* _SUPPLIED INFORMATION_:
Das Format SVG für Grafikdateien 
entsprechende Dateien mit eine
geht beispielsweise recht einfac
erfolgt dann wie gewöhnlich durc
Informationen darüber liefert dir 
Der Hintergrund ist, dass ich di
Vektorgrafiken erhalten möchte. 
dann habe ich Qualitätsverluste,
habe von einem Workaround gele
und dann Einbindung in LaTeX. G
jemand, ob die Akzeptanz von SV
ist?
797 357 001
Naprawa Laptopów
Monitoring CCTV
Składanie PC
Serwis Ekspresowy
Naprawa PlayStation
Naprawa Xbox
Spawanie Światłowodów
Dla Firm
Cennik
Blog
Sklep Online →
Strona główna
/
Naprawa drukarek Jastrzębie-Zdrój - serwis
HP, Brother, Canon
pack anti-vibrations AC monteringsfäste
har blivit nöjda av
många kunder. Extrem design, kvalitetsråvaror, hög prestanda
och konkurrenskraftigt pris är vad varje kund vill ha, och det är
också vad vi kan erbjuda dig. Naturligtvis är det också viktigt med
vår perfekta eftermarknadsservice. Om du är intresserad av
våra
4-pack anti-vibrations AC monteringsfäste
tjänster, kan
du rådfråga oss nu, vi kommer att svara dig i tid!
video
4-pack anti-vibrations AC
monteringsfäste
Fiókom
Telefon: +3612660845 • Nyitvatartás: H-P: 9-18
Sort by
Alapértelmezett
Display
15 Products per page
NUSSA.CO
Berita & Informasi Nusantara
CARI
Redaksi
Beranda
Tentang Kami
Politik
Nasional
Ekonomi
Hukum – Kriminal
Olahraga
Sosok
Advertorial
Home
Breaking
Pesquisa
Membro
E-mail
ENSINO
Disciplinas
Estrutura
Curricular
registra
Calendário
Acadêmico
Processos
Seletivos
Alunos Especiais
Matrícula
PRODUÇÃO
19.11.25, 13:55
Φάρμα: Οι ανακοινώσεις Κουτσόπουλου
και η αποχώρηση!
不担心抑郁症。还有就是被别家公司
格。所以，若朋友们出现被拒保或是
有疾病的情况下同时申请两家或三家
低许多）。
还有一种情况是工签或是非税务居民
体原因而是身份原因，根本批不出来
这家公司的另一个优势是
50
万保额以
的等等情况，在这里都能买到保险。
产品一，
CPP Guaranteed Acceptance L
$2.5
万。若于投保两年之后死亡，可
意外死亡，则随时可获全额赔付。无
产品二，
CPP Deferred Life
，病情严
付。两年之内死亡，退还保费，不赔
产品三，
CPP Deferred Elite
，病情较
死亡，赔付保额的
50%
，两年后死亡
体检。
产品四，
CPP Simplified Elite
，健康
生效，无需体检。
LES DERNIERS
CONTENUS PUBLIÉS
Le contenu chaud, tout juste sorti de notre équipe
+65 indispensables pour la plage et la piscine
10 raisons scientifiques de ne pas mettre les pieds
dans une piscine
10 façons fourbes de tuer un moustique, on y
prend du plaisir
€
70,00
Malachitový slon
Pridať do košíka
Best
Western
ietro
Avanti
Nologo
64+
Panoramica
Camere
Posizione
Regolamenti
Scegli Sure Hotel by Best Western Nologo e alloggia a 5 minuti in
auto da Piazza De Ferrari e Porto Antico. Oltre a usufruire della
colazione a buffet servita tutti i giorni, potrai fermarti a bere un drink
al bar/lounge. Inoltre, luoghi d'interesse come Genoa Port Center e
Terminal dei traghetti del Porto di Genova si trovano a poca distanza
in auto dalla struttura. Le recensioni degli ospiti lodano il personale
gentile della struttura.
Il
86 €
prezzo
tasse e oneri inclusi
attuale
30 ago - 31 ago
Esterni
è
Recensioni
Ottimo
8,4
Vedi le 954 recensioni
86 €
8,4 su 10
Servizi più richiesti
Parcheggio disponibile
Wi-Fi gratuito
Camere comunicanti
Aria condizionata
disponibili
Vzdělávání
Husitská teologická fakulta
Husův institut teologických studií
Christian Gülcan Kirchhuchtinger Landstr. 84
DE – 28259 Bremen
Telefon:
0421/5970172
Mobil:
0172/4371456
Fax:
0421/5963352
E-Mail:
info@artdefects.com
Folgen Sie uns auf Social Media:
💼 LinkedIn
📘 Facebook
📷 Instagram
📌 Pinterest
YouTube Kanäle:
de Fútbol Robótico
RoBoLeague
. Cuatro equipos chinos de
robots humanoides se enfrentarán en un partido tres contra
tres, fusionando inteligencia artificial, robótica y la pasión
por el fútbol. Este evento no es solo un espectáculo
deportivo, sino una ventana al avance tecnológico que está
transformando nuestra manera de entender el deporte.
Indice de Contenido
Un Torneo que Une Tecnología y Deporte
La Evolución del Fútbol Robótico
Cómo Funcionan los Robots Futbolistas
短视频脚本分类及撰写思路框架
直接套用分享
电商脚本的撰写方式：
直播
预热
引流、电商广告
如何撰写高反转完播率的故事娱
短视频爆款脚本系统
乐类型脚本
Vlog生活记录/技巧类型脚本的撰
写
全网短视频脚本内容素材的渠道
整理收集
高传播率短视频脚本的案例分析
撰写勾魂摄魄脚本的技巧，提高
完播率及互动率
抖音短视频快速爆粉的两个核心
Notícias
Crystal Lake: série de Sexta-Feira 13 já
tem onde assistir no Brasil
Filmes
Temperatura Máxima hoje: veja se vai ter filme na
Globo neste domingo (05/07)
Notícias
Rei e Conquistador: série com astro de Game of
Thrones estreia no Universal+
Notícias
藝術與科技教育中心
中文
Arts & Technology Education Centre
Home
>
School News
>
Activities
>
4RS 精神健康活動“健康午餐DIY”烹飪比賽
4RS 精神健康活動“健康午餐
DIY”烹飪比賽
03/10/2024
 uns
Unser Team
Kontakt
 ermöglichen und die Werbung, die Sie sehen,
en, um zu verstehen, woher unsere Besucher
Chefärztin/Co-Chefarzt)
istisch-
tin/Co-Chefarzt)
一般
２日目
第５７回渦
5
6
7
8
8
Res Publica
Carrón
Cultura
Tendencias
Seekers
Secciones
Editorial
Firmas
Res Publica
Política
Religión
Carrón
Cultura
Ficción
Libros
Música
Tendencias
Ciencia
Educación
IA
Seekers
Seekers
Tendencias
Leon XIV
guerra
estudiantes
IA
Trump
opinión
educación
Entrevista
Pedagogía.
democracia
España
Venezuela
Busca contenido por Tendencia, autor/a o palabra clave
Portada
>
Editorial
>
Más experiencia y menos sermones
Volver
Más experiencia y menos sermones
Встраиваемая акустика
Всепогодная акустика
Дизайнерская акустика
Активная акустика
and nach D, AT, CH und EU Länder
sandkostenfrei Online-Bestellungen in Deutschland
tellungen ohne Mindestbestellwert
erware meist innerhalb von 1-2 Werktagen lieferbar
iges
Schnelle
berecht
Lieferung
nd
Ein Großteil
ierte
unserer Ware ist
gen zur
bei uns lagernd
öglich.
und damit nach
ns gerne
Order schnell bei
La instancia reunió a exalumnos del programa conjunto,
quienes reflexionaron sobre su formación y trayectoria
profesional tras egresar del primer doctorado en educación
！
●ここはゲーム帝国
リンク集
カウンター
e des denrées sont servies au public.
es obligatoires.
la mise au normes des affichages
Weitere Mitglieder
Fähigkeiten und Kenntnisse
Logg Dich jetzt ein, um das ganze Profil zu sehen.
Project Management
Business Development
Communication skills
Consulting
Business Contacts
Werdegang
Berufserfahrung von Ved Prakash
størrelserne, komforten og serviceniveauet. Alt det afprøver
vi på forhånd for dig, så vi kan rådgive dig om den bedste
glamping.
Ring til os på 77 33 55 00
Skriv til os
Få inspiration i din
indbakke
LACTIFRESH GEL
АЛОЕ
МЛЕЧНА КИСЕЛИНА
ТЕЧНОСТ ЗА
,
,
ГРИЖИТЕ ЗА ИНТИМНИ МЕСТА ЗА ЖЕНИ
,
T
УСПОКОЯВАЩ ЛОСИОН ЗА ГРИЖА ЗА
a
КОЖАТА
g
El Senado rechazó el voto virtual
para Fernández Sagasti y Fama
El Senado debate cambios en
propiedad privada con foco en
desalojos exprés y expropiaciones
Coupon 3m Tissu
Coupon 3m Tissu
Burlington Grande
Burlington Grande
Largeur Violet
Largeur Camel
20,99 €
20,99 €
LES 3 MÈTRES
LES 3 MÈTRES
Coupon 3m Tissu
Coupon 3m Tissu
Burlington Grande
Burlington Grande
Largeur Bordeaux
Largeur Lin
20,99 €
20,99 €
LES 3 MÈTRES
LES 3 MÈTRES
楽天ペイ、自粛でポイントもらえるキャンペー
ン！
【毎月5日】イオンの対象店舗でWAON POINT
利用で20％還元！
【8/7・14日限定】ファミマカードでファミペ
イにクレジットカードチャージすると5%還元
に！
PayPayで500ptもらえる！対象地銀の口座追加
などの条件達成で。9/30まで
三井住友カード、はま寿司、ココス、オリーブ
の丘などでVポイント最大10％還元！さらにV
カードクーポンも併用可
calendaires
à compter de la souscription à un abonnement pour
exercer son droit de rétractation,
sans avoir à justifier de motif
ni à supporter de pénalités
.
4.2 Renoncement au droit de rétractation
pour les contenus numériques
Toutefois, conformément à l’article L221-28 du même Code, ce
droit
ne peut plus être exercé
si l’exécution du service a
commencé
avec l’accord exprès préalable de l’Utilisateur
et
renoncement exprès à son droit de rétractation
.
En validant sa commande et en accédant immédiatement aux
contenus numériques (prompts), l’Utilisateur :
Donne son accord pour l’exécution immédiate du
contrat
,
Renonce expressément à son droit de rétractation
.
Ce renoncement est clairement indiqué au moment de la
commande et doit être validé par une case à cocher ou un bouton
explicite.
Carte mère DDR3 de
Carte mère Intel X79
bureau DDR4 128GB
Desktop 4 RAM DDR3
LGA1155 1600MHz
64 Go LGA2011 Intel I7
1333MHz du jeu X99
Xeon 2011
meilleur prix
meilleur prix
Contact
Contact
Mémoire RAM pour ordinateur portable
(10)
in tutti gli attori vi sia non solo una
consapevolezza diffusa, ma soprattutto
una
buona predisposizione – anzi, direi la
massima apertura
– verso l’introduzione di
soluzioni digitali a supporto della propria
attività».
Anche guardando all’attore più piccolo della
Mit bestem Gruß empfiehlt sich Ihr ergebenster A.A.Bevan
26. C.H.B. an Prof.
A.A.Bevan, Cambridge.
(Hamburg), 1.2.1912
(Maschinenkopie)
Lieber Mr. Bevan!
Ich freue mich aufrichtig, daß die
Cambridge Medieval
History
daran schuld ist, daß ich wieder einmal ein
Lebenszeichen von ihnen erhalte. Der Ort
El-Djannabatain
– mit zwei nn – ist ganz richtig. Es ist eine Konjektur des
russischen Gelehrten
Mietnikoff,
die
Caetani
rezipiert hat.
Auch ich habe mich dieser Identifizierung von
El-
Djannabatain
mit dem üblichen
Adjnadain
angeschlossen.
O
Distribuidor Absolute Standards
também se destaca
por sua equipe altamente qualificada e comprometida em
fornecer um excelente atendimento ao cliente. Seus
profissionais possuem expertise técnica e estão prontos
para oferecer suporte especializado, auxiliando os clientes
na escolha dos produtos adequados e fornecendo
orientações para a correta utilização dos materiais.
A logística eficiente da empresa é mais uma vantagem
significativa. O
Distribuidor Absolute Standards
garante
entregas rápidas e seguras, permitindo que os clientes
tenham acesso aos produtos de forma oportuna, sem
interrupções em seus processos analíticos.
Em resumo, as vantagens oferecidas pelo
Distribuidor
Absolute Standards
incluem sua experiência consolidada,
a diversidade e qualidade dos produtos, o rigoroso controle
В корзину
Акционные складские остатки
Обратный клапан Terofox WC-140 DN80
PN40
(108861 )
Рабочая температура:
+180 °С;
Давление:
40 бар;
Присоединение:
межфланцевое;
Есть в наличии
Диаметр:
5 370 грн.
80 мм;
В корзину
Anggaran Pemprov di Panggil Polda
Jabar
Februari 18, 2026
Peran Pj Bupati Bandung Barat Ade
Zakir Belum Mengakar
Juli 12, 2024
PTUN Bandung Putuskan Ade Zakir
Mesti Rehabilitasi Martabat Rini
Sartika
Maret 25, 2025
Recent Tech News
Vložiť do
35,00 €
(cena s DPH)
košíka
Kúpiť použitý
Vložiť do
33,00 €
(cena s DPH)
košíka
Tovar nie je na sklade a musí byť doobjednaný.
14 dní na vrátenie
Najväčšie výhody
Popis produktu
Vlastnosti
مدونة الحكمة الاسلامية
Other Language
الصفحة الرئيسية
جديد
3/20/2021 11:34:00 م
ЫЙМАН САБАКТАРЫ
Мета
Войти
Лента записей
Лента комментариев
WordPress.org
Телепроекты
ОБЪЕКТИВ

* _WHAT YOU HAVE TO DO_:
Where in the entries does the word "nach" occur? Copy out each line that has it.

* _ANSWER FOR THE TASK_:
and nach D, AT, CH und EU Länder
und damit nach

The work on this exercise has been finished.